Paper of the Day
Randolph M. Nesse, “Natural Selection and the Elusiveness of Hapiness“, Philosophical Transactions of the Royal Society of London, Series B, 2004, p. 1333-1347. [pdf]
ABSTRACT. The quest for happiness has expanded from a focus on relieving suffering to also considering how to promote happiness. However, both approaches have yet to be conducted in an evolutionary framework based on the situations that shaped the capacities for happiness and sadness. Because of this, the emphasis has almost all been on the disadvantages of negative states and the benefits of positive states, to the nearly total neglect of ‘diagonal psychology’, which also considers the dangers of unwarranted positive states and the benefits of negative emotions in certain situations. The situations that arise in goal pursuit contain adaptive challenges that have shaped domain-general positive and negative emotions that were partially differentiated by natural selection to cope with the more specific situations that arise in the pursuit of different kinds of goals. In cultures where large social groups give rise to specialized and competitive social roles, depression may be common because regulation systems are pushed far beyond the bounds for which they were designed. Research on the evolutionary origins of the capacities for positive and negative emotions is urgently needed to provide a foundation for sensible decisions about the use of new mood-manipulating technologies.
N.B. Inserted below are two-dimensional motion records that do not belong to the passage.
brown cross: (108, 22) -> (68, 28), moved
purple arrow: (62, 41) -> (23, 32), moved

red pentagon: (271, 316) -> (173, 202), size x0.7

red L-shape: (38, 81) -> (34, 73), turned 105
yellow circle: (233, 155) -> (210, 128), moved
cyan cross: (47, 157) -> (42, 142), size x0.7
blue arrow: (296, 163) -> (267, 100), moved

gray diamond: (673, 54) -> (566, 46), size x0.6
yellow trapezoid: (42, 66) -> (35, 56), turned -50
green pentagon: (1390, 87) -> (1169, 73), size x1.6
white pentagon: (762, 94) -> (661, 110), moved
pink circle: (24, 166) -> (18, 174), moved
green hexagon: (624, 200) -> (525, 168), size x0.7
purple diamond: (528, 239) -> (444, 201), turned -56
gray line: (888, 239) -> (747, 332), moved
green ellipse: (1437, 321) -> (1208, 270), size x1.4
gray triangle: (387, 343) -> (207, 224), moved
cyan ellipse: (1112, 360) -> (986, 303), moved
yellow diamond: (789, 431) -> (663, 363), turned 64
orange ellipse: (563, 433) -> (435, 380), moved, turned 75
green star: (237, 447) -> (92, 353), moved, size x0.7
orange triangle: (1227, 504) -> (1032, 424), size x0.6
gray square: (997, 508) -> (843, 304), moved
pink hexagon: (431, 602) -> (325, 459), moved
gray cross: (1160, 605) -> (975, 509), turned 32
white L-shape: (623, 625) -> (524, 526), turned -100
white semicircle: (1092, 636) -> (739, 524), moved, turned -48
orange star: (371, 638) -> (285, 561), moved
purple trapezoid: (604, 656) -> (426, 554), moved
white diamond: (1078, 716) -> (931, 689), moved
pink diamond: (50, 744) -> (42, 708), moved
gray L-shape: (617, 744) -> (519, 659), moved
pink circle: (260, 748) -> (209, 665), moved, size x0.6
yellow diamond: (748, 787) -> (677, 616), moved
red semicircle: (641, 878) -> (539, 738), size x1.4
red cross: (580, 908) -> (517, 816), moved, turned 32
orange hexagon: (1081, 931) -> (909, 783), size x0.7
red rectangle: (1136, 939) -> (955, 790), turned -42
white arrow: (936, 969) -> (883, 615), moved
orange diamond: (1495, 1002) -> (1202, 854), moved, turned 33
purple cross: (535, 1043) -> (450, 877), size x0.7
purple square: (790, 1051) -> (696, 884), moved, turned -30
This is the best paper I know of on happiness and evolution. I found Nesse more subtle and insightful than Buss in “The Evolution of Happiness” [pdf]. Both, I think, lay too much stress on environmental mismatch, and neither are sufficiently careful about what “happiness,” as opposed to positive affect and goal-conducive motivational states, really is. My mitigated connectionist/Hayekian tendencies lead me to worry less about mismatch, and lead me to worry more about the possibility that happiness, as we think of it in the west, is a culturally learned blend of basic affective states packaged together with certain objective life conditions (i.e., not a natural psychological kind.) But I think Nesse provides a very promising account of what positive emotions are for, in terms of adaptive function.
I found Nesse’s discussion of the “maladaptivity” of manic behavior especially interesting. Which leads Nesse to observe:
One of the main questions facing happiness research is whether most people would be better off if they experienced more positive affect, and if that proves to be the case, how it can be accounted for given that mood regulation mechanisms were shaped by natural selection. Much happiness research starts with the folk psychology notion that happiness is good for you and proceeds to demonstrate correlations between positive affect and a variety of other indicators of well-being including friendships, achievement, health and longevity.
Nesse goes on to point out that a few (of the far too few) longitudinal studies have shown that more positive affect is generally associated with other positive changes for individuals. But this poses a puzzle:
If positive affect is strongly heritable [as it appears to be] and improves function [as the longitudinal studies seem to indicate], and presumably reproduction, then why did natural selection not long ago shape a higher average level of positive affect? More directly, why are there so many very successful people with many friends and resources who remain in states of chronically low mood?
I think the answer is likely to be that what Nesse has in mind as “improved function” isn’t actually improved biologically proper function, but is rather improved function relative to an internal human normative standard, and so doesn’t reliably cash out in terms of inclusive fitness. Anyway, a very rich paper well worth reading.